#### Prompt:
Check each line of the data for "This" and select those that have it.

#### Task material:
*** Block opens ***

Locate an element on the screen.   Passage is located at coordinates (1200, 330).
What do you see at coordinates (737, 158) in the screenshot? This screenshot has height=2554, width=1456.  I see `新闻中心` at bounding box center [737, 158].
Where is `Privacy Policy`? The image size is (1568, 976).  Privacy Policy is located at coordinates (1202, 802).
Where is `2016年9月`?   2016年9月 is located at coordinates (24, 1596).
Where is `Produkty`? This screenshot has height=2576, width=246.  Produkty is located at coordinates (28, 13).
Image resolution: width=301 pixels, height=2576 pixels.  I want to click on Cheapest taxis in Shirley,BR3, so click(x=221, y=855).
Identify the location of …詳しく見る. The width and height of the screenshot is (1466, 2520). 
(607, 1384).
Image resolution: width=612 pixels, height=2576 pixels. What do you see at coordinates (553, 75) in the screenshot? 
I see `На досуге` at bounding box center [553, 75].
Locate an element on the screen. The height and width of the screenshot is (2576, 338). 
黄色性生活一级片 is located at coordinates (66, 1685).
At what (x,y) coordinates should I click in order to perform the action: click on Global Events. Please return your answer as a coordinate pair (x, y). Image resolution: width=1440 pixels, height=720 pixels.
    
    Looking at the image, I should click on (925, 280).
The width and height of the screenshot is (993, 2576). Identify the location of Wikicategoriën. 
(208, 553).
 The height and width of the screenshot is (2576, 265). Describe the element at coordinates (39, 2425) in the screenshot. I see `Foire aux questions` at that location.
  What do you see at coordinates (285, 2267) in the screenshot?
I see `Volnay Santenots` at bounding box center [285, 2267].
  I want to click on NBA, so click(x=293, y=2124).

*** Block closes ***

#### Exercise answer:
What do you see at coordinates (737, 158) in the screenshot? This screenshot has height=2554, width=1456.  I see `新闻中心` at bounding box center [737, 158].
Where is `Produkty`? This screenshot has height=2576, width=246.  Produkty is located at coordinates (28, 13).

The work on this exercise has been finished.